Document understanding data:
※
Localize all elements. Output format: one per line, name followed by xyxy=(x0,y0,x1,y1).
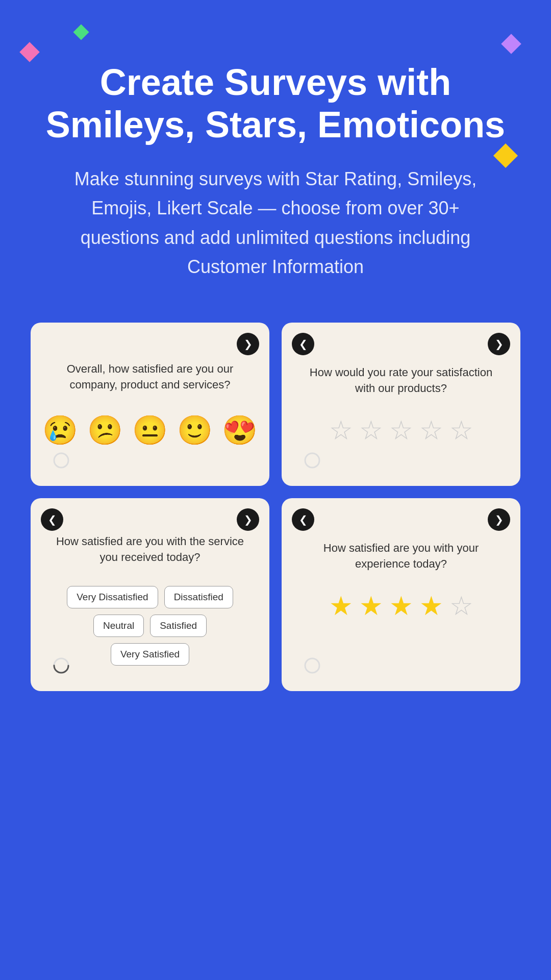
emoji-satisfied[interactable]: 🙂 xyxy=(177,413,213,447)
card-stars-empty: ❮ ❯ How would you rate your satisfaction… xyxy=(282,323,520,486)
card-stars-empty-prev-button[interactable]: ❮ xyxy=(292,333,314,355)
likert-very-satisfied[interactable]: Very Satisfied xyxy=(111,643,189,666)
star-filled-4[interactable]: ★ xyxy=(419,593,443,619)
emoji-dissatisfied[interactable]: 😕 xyxy=(87,413,123,447)
star-row-empty: ☆ ☆ ☆ ☆ ☆ xyxy=(329,417,473,444)
progress-arc-1 xyxy=(303,451,321,470)
progress-arc-3 xyxy=(303,656,321,675)
star-empty-5[interactable]: ☆ xyxy=(449,593,473,619)
likert-options-row: Very Dissatisfied Dissatisfied Neutral S… xyxy=(51,586,249,666)
card-stars-empty-question: How would you rate your satisfaction wit… xyxy=(302,365,500,397)
card-likert-prev-button[interactable]: ❮ xyxy=(41,508,63,531)
star-row-filled: ★ ★ ★ ★ ☆ xyxy=(329,593,473,619)
card-emoji: ❯ Overall, how satisfied are you our com… xyxy=(31,323,269,486)
card-stars-filled-prev-button[interactable]: ❮ xyxy=(292,508,314,531)
bottom-spacer xyxy=(31,691,520,752)
emoji-neutral[interactable]: 😐 xyxy=(132,413,168,447)
likert-neutral[interactable]: Neutral xyxy=(93,615,144,637)
likert-satisfied[interactable]: Satisfied xyxy=(150,615,207,637)
star-2[interactable]: ☆ xyxy=(359,417,383,444)
cards-grid: ❯ Overall, how satisfied are you our com… xyxy=(31,323,520,691)
svg-point-5 xyxy=(305,658,319,673)
card-likert: ❮ ❯ How satisfied are you with the servi… xyxy=(31,498,269,691)
header-section: Create Surveys with Smileys, Stars, Emot… xyxy=(31,31,520,282)
star-filled-1[interactable]: ★ xyxy=(329,593,353,619)
emoji-very-satisfied[interactable]: 😍 xyxy=(222,413,258,447)
emoji-very-dissatisfied[interactable]: 😢 xyxy=(42,413,78,447)
card-stars-filled: ❮ ❯ How satisfied are you with your expe… xyxy=(282,498,520,691)
page-wrapper: Create Surveys with Smileys, Stars, Emot… xyxy=(0,0,551,980)
star-3[interactable]: ☆ xyxy=(389,417,413,444)
card-emoji-question: Overall, how satisfied are you our compa… xyxy=(51,361,249,393)
star-filled-3[interactable]: ★ xyxy=(389,593,413,619)
card-emoji-next-button[interactable]: ❯ xyxy=(237,333,259,355)
card-stars-filled-next-button[interactable]: ❯ xyxy=(488,508,510,531)
progress-arc-2 xyxy=(52,656,70,675)
likert-dissatisfied[interactable]: Dissatisfied xyxy=(164,586,233,608)
star-5[interactable]: ☆ xyxy=(449,417,473,444)
emoji-row: 😢 😕 😐 🙂 😍 xyxy=(42,413,258,447)
page-title: Create Surveys with Smileys, Stars, Emot… xyxy=(31,61,520,146)
likert-very-dissatisfied[interactable]: Very Dissatisfied xyxy=(67,586,158,608)
star-1[interactable]: ☆ xyxy=(329,417,353,444)
card-stars-empty-next-button[interactable]: ❯ xyxy=(488,333,510,355)
star-filled-2[interactable]: ★ xyxy=(359,593,383,619)
card-stars-filled-question: How satisfied are you with your experien… xyxy=(302,541,500,572)
card-likert-next-button[interactable]: ❯ xyxy=(237,508,259,531)
card-likert-question: How satisfied are you with the service y… xyxy=(51,534,249,566)
card-stars-filled-content: How satisfied are you with your experien… xyxy=(282,498,520,651)
svg-point-1 xyxy=(305,453,319,468)
page-subtitle: Make stunning surveys with Star Rating, … xyxy=(66,164,485,282)
progress-arc-0 xyxy=(52,451,70,470)
star-4[interactable]: ☆ xyxy=(419,417,443,444)
svg-point-0 xyxy=(54,453,68,468)
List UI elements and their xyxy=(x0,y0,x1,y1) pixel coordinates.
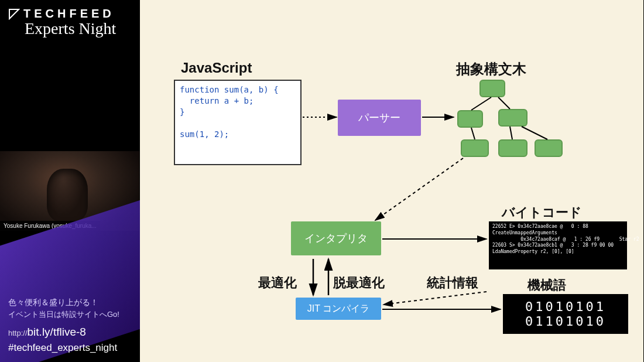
svg-line-12 xyxy=(383,292,487,305)
heading-machine: 機械語 xyxy=(527,276,566,294)
ast-node xyxy=(498,139,527,157)
promo-url[interactable]: http://bit.ly/tflive-8 xyxy=(8,326,119,339)
label-optimize: 最適化 xyxy=(258,274,297,292)
ast-node xyxy=(498,109,527,127)
label-stats: 統計情報 xyxy=(427,274,478,292)
ast-node xyxy=(457,110,483,128)
svg-line-3 xyxy=(498,97,510,109)
jit-compiler-box: JIT コンパイラ xyxy=(296,298,381,320)
heading-ast: 抽象構文木 xyxy=(456,60,526,78)
promo-line-2: イベント当日は特設サイトへGo! xyxy=(8,309,119,320)
interpreter-box: インタプリタ xyxy=(291,221,381,255)
source-code-box: function sum(a, b) { return a + b; } sum… xyxy=(174,80,302,165)
brand-name: TECHFEED xyxy=(8,7,132,21)
machine-line-2: 01101010 xyxy=(525,314,606,329)
promo-url-text: bit.ly/tflive-8 xyxy=(28,326,86,338)
label-deoptimize: 脱最適化 xyxy=(333,274,385,292)
promo-line-1: 色々便利＆盛り上がる！ xyxy=(8,298,119,308)
svg-line-6 xyxy=(522,127,547,139)
ast-node xyxy=(479,80,505,97)
brand-logo: TECHFEED Experts Night xyxy=(0,0,140,38)
presentation-sidebar: TECHFEED Experts Night Yosuke Furukawa (… xyxy=(0,0,140,362)
promo-url-prefix: http:// xyxy=(8,329,28,337)
machine-line-1: 01010101 xyxy=(525,299,606,314)
slide-canvas: JavaScript 抽象構文木 バイトコード 機械語 function sum… xyxy=(140,0,643,362)
machine-code-box: 01010101 01101010 xyxy=(503,294,628,334)
svg-line-4 xyxy=(471,128,475,139)
bytecode-box: 22652 E> 0x34c72aae8cae @ 0 : 88 CreateU… xyxy=(489,221,627,269)
svg-line-5 xyxy=(510,127,512,139)
brand-name-text: TECHFEED xyxy=(23,7,115,21)
heading-javascript: JavaScript xyxy=(181,60,252,76)
promo-hashtag[interactable]: #techfeed_experts_night xyxy=(8,342,119,354)
promo-block: 色々便利＆盛り上がる！ イベント当日は特設サイトへGo! http://bit.… xyxy=(8,298,119,354)
ast-node xyxy=(461,139,489,157)
brand-subtitle: Experts Night xyxy=(8,19,132,38)
parser-box: パーサー xyxy=(338,100,421,136)
svg-line-2 xyxy=(471,97,491,110)
heading-bytecode: バイトコード xyxy=(502,204,582,221)
svg-line-7 xyxy=(375,158,463,220)
logo-arrow-icon xyxy=(8,8,20,20)
ast-node xyxy=(535,139,563,157)
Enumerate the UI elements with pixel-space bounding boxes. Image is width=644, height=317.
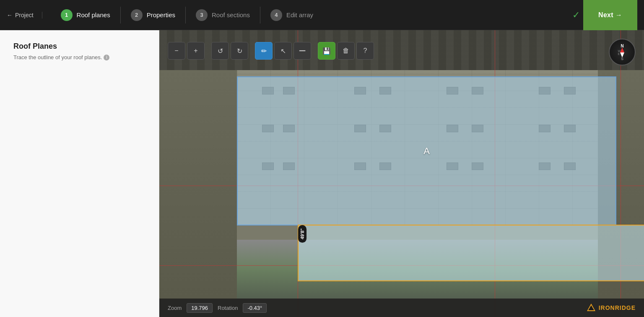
step-3[interactable]: 3 Roof sections [186,0,260,30]
next-label: Next → [598,11,622,19]
ruler-icon: ━━ [299,48,305,54]
rotation-label: Rotation [218,305,238,311]
back-arrow-icon: ← [7,12,13,18]
compass: N W E S [609,39,636,65]
sidebar: Roof Planes Trace the outline of your ro… [0,30,159,317]
step-2-circle: 2 [131,9,143,21]
cursor-icon: ↖ [280,47,286,55]
zoom-in-button[interactable]: + [187,42,205,60]
step-4-circle: 4 [270,9,282,21]
compass-ew-label: W E [618,50,624,55]
step-4-number: 4 [275,12,278,18]
roof-plane-b[interactable] [298,225,644,281]
step-1-circle: 1 [61,9,73,21]
step-3-circle: 3 [196,9,208,21]
map-toolbar: − + ↺ ↻ ✏ ↖ ━━ 💾 [168,42,374,60]
measure-button[interactable]: ━━ [293,42,311,60]
ironridge-logo-text: IRONRIDGE [599,304,636,311]
roof-plane-a-label: A [423,146,430,157]
step-3-label: Roof sections [212,11,250,18]
back-label: Project [15,12,34,18]
zoom-value: 19.796 [187,303,213,313]
map-texture-left [159,70,237,299]
step-2[interactable]: 2 Properties [121,0,185,30]
map-container[interactable]: A 49'8" − + ↺ ↻ ✏ ↖ [159,30,644,317]
step-1-number: 1 [65,12,68,18]
main-area: Roof Planes Trace the outline of your ro… [0,30,644,317]
help-button[interactable]: ? [356,42,374,60]
zoom-out-icon: − [174,47,178,55]
ironridge-logo-icon [586,303,596,313]
compass-rose: W E [617,47,627,58]
trash-icon: 🗑 [343,47,349,55]
select-button[interactable]: ↖ [274,42,292,60]
sidebar-title: Roof Planes [13,42,145,51]
zoom-out-button[interactable]: − [168,42,185,60]
redo-icon: ↻ [237,47,242,55]
step-1[interactable]: 1 Roof planes [51,0,120,30]
roof-plane-a[interactable]: A [237,76,616,225]
step-4[interactable]: 4 Edit array [260,0,323,30]
info-icon[interactable]: i [104,55,109,60]
rotation-value: -0.43° [243,303,267,313]
step-2-label: Properties [147,11,175,18]
pencil-icon: ✏ [261,47,267,55]
top-navigation: ← Project 1 Roof planes 2 Properties 3 R… [0,0,644,30]
step-2-number: 2 [135,12,138,18]
undo-icon: ↺ [218,47,223,55]
save-icon: 💾 [322,47,331,55]
step-1-label: Roof planes [77,11,110,18]
ironridge-brand: IRONRIDGE [586,303,636,313]
zoom-label: Zoom [168,305,182,311]
status-bar: Zoom 19.796 Rotation -0.43° IRONRIDGE [159,299,644,317]
next-button[interactable]: Next → [583,0,637,30]
zoom-in-icon: + [194,47,197,55]
check-icon: ✓ [572,10,580,21]
redo-button[interactable]: ↻ [231,42,248,60]
step-4-label: Edit array [286,11,313,18]
draw-button[interactable]: ✏ [255,42,273,60]
back-to-project[interactable]: ← Project [7,12,42,18]
save-button[interactable]: 💾 [318,42,335,60]
sidebar-desc-text: Trace the outline of your roof planes. [13,54,102,60]
sidebar-description: Trace the outline of your roof planes. i [13,54,145,60]
undo-button[interactable]: ↺ [211,42,229,60]
step-3-number: 3 [200,12,203,18]
delete-button[interactable]: 🗑 [337,42,355,60]
question-icon: ? [364,47,367,55]
measurement-badge: 49'8" [298,225,306,243]
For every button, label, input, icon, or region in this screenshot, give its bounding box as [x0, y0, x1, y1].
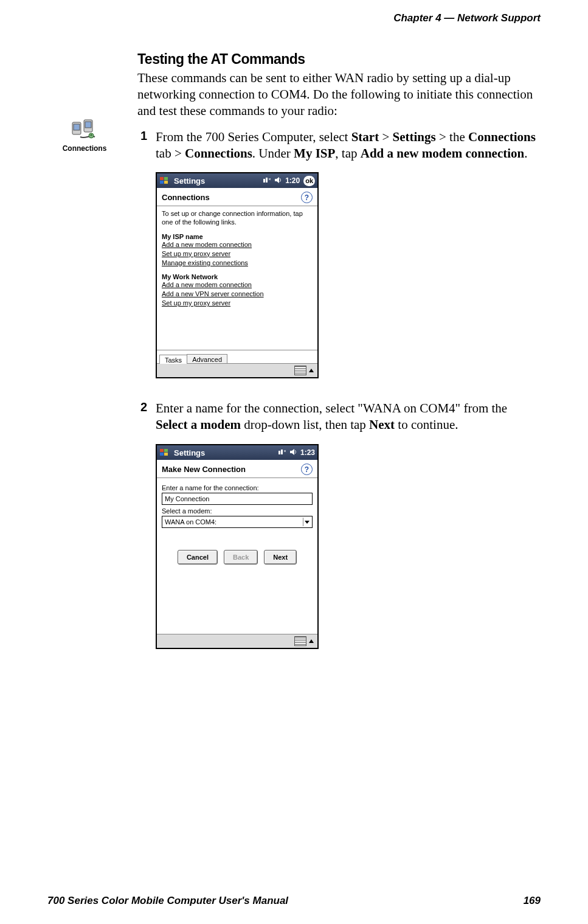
- step-number: 1: [137, 129, 147, 162]
- link-isp-manage[interactable]: Manage existing connections: [162, 259, 313, 268]
- link-work-add-vpn[interactable]: Add a new VPN server connection: [162, 290, 313, 299]
- help-icon[interactable]: ?: [301, 464, 313, 475]
- subtitle-bar: Connections ?: [157, 188, 317, 206]
- svg-rect-3: [85, 122, 91, 128]
- sip-up-arrow-icon[interactable]: [309, 369, 314, 372]
- modem-label: Select a modem:: [162, 507, 313, 515]
- page-header: Chapter 4 — Network Support: [47, 12, 541, 24]
- subtitle: Make New Connection: [162, 465, 246, 474]
- connectivity-icon[interactable]: [262, 176, 271, 186]
- sip-up-arrow-icon[interactable]: [309, 639, 314, 643]
- svg-rect-7: [160, 181, 164, 184]
- step-2: 2 Enter a name for the connection, selec…: [137, 400, 541, 433]
- chapter-label: Chapter 4: [393, 12, 441, 24]
- tab-tasks[interactable]: Tasks: [159, 355, 187, 364]
- svg-rect-1: [74, 124, 80, 130]
- svg-rect-11: [160, 453, 164, 456]
- next-button[interactable]: Next: [264, 550, 297, 564]
- window-title: Settings: [173, 448, 274, 457]
- step-1-body: From the 700 Series Computer, select Sta…: [156, 129, 541, 162]
- screenshot-content: To set up or change connection informati…: [157, 206, 317, 350]
- footer-left: 700 Series Color Mobile Computer User's …: [47, 895, 288, 907]
- isp-heading: My ISP name: [162, 233, 313, 240]
- sip-bar: [157, 634, 317, 648]
- connections-side-label: Connections: [58, 144, 111, 153]
- step-2-body: Enter a name for the connection, select …: [156, 400, 541, 433]
- help-icon[interactable]: ?: [301, 192, 313, 203]
- windows-flag-icon[interactable]: [159, 176, 169, 186]
- titlebar: Settings 1:20 ok: [157, 173, 317, 188]
- status-icons: 1:23: [277, 448, 315, 457]
- speaker-icon[interactable]: [289, 448, 297, 457]
- subtitle-bar: Make New Connection ?: [157, 460, 317, 478]
- page-number: 169: [524, 895, 541, 907]
- subtitle: Connections: [162, 193, 210, 202]
- modem-select[interactable]: WANA on COM4:: [162, 516, 313, 528]
- connection-name-input[interactable]: My Connection: [162, 493, 313, 505]
- cancel-button[interactable]: Cancel: [178, 550, 218, 564]
- page-footer: 700 Series Color Mobile Computer User's …: [47, 895, 541, 907]
- svg-rect-6: [164, 177, 168, 180]
- titlebar: Settings 1:23: [157, 445, 317, 460]
- chevron-down-icon[interactable]: [303, 518, 311, 526]
- ok-button[interactable]: ok: [303, 176, 315, 186]
- back-button: Back: [224, 550, 258, 564]
- sip-bar: [157, 363, 317, 377]
- windows-flag-icon[interactable]: [159, 448, 169, 457]
- screenshot-new-connection: Settings 1:23 Make New Connection ? Ente…: [156, 444, 319, 649]
- step-number: 2: [137, 400, 147, 433]
- speaker-icon[interactable]: [274, 176, 282, 186]
- step-1: 1 From the 700 Series Computer, select S…: [137, 129, 541, 162]
- tab-strip: Tasks Advanced: [157, 350, 317, 363]
- keyboard-icon[interactable]: [294, 366, 306, 375]
- svg-rect-5: [160, 177, 164, 180]
- tab-advanced[interactable]: Advanced: [187, 354, 227, 363]
- keyboard-icon[interactable]: [294, 636, 306, 646]
- screenshot-connections: Settings 1:20 ok Connections ? To set up…: [156, 172, 319, 378]
- link-isp-add-modem[interactable]: Add a new modem connection: [162, 240, 313, 249]
- svg-rect-12: [164, 453, 168, 456]
- header-sep: —: [441, 12, 457, 24]
- intro-paragraph: These commands can be sent to either WAN…: [137, 70, 541, 119]
- screenshot-content: Enter a name for the connection: My Conn…: [157, 478, 317, 634]
- connections-side-icon: Connections: [58, 119, 111, 153]
- wizard-buttons: Cancel Back Next: [162, 550, 313, 564]
- section-title: Testing the AT Commands: [137, 51, 541, 68]
- name-label: Enter a name for the connection:: [162, 484, 313, 492]
- svg-rect-9: [160, 449, 164, 452]
- clock-time: 1:23: [300, 448, 315, 457]
- status-icons: 1:20 ok: [262, 176, 315, 186]
- clock-time: 1:20: [285, 176, 300, 185]
- svg-rect-10: [164, 449, 168, 452]
- link-work-proxy[interactable]: Set up my proxy server: [162, 299, 313, 308]
- svg-rect-8: [164, 181, 168, 184]
- work-heading: My Work Network: [162, 273, 313, 280]
- devices-icon: [72, 119, 97, 142]
- link-work-add-modem[interactable]: Add a new modem connection: [162, 280, 313, 290]
- description-text: To set up or change connection informati…: [162, 210, 313, 227]
- chapter-name: Network Support: [457, 12, 541, 24]
- connectivity-icon[interactable]: [277, 448, 286, 457]
- link-isp-proxy[interactable]: Set up my proxy server: [162, 249, 313, 259]
- window-title: Settings: [173, 176, 258, 186]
※
◆ **INSTRUCTIONS FOR THE TASK**:
Throughout the records above, find the lines in which the word "content" appears and return them.

◆ **TASK RESULT**:
card-stars-filled-content: How satisfied are you with your experien… xyxy=(282,498,520,651)
- screenshot-content: To set up or change connection informati…: [157, 206, 317, 350]
- screenshot-content: Enter a name for the connection: My Conn…: [157, 478, 317, 634]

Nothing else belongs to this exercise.